Many valuable cationic fixing agents contain some formaldehyde condensation products which under occasional adverse conditions can release very small amounts of formaldehyde (ppm). Chemical suppliers are, therefore, striving to launch fixing agents in which formaldehyde has completely and irreversibly reacted or which have been synthesized without formaldehyde. These new developments5 are now on the market. Typical examples are Guanidine derivatives, which are polymerised with amines to form quaternary ammonium compounds.
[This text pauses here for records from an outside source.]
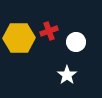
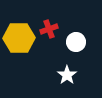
red cross: moved 2 px up
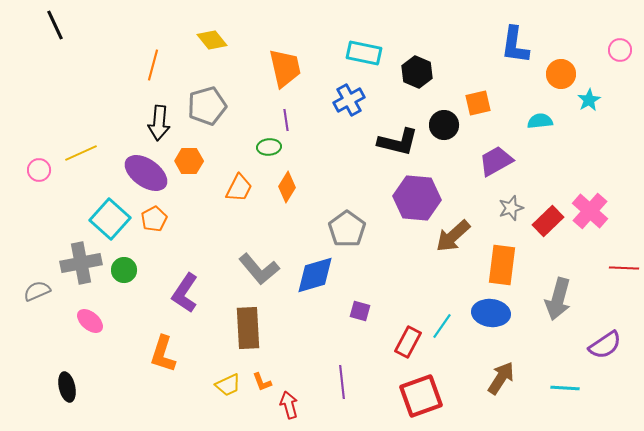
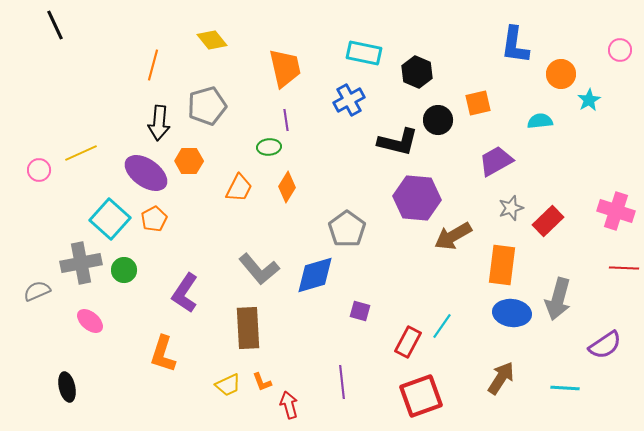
black circle at (444, 125): moved 6 px left, 5 px up
pink cross at (590, 211): moved 26 px right; rotated 24 degrees counterclockwise
brown arrow at (453, 236): rotated 12 degrees clockwise
blue ellipse at (491, 313): moved 21 px right
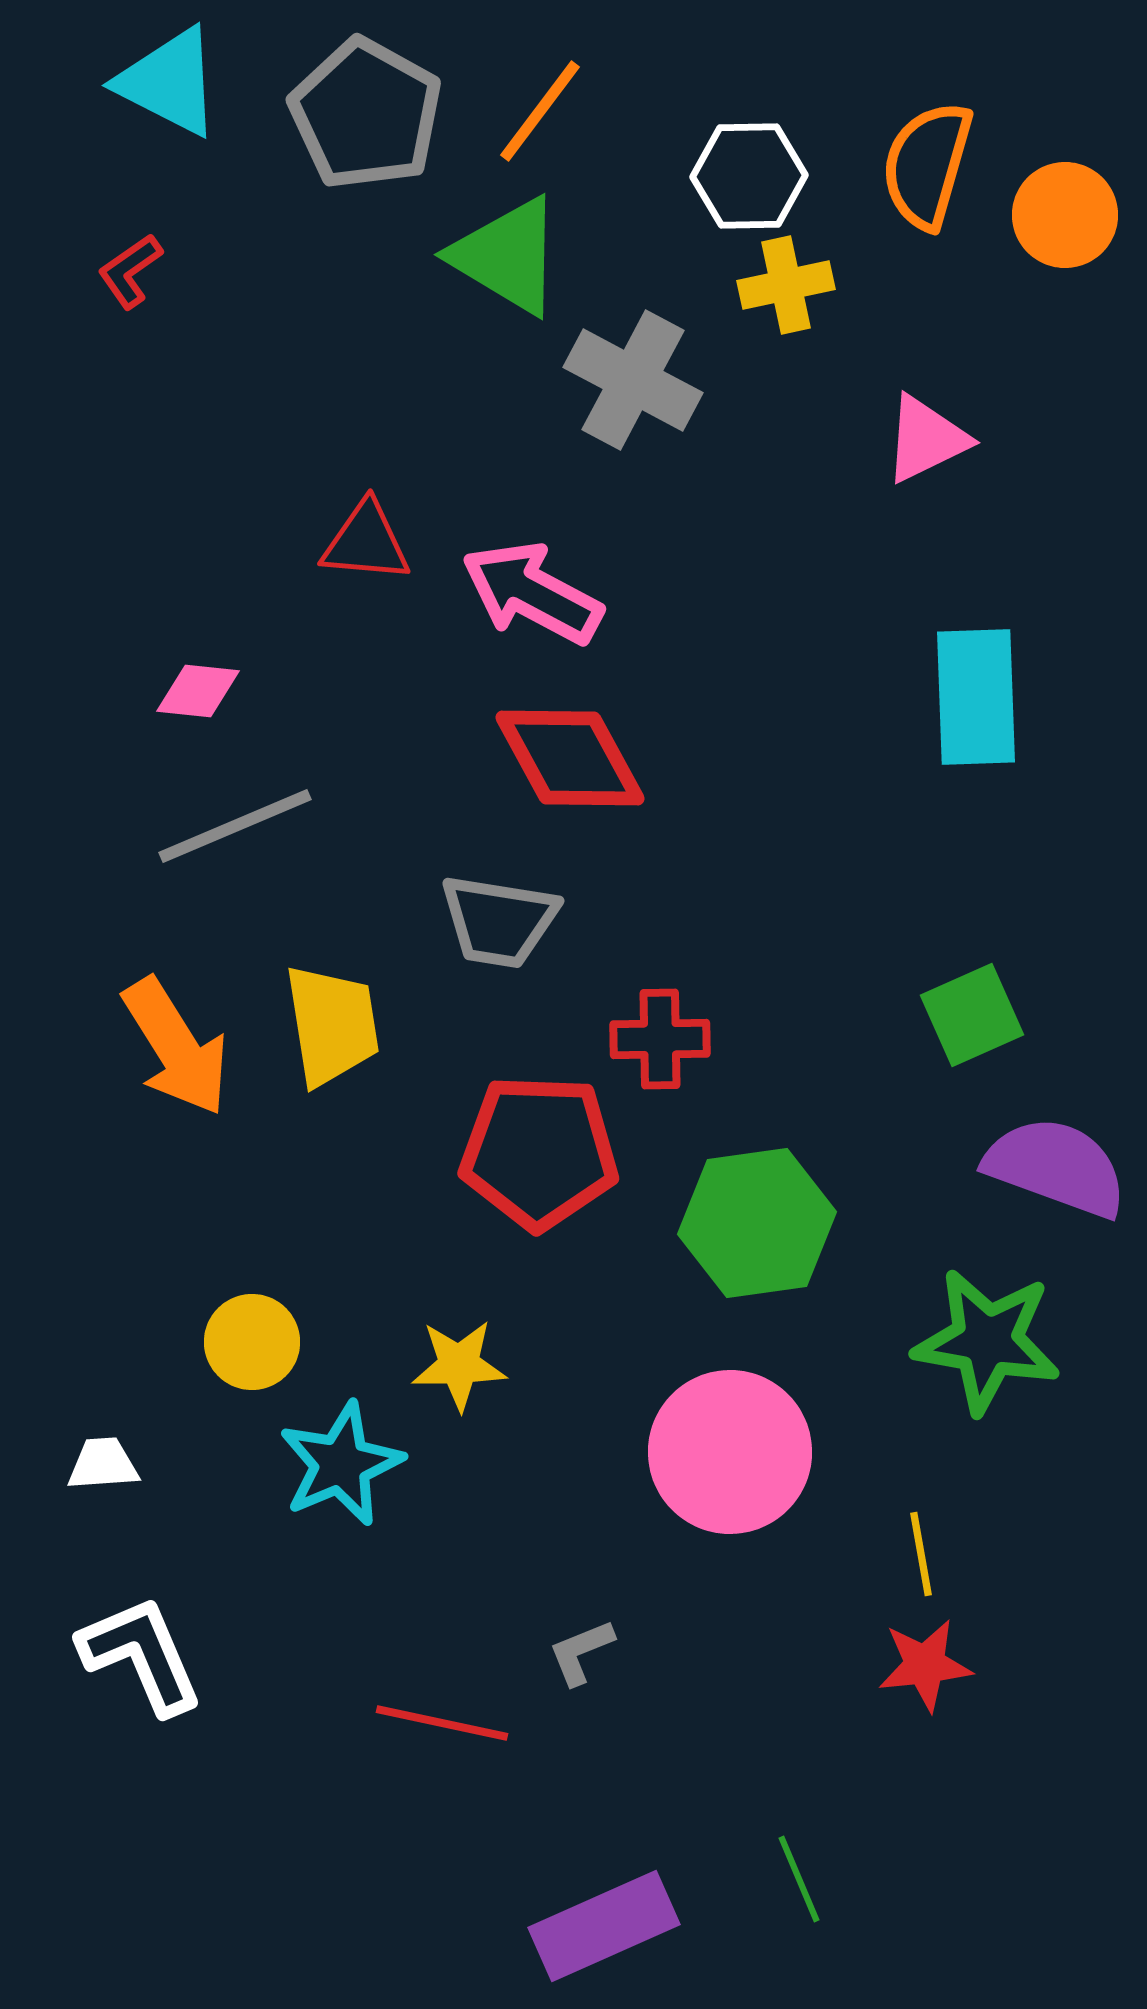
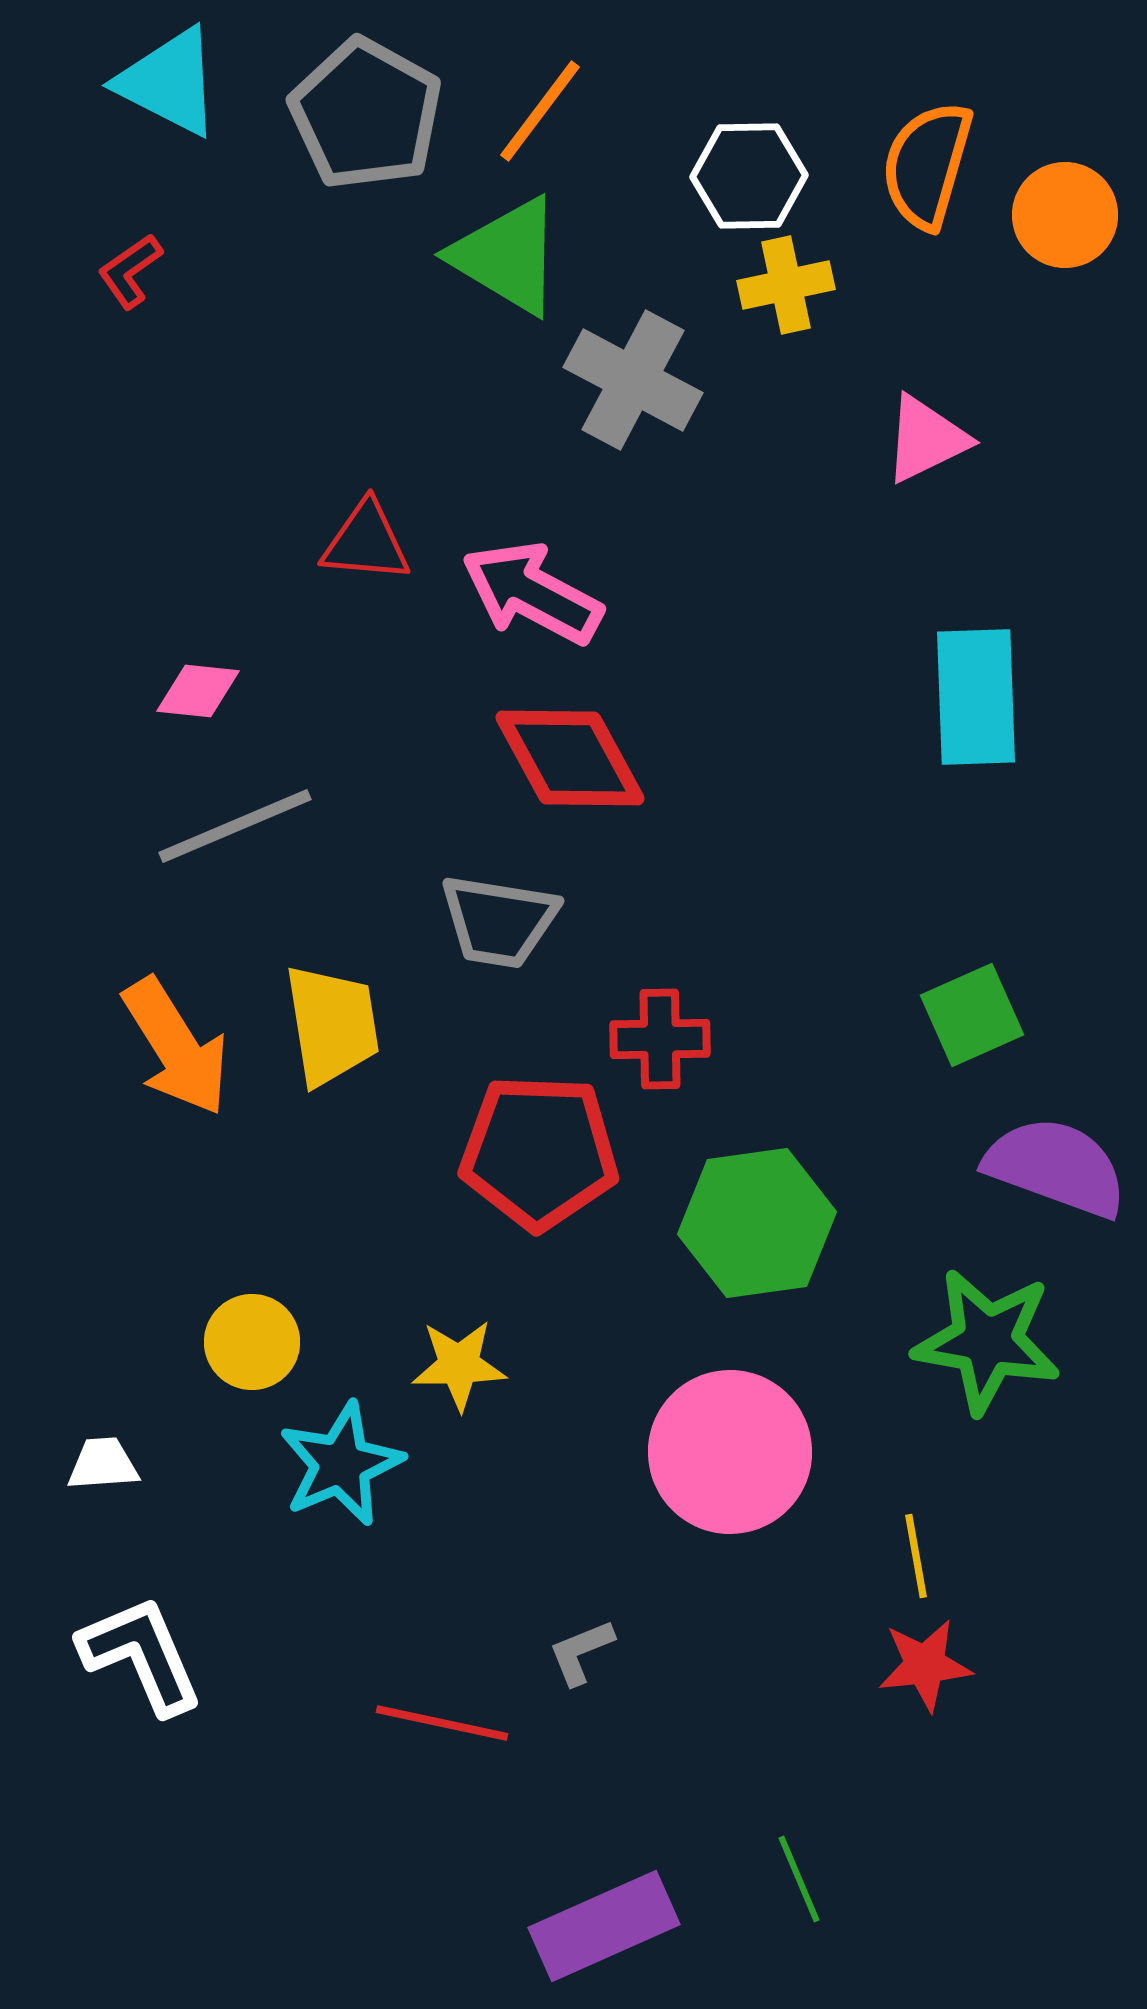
yellow line: moved 5 px left, 2 px down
These new chemicals can be applied in a similar way to the classical fixing agents at the end of the wet end processes.
Conclusion
Dyeing auxiliaries are used to control the dyeing process. Depending on their chemical composition, type of charge and concentration used, very special effects can be achieved. Given the parameters involved in dyeing with auxiliaries, careful selection and pre-testing are highly recommended. This applies to dyestuffs6, retanning agents7 as well as fatliquors8. The recipe has to be controlled as an entirety. A good application and testing laboratory makes the leather fabrication processes much more consistent by spotting at an early stage if the wrong chemical, quantity or pH is being used. Therefore, close co-operation with the chemical supplier is necessary if quick and impartial advice is to be obtained.
Acknowledgements
This paper is based on several in-house reports and application tests carried out by TFL colleagues worldwide. Grateful thanks to M Ghezzi for the dyeing recipes. All recipes shown are based on bulk production procedures but will have to be adjusted to the prevailing process circumstances in other tanneries. For further information: [http://www.tfl.com].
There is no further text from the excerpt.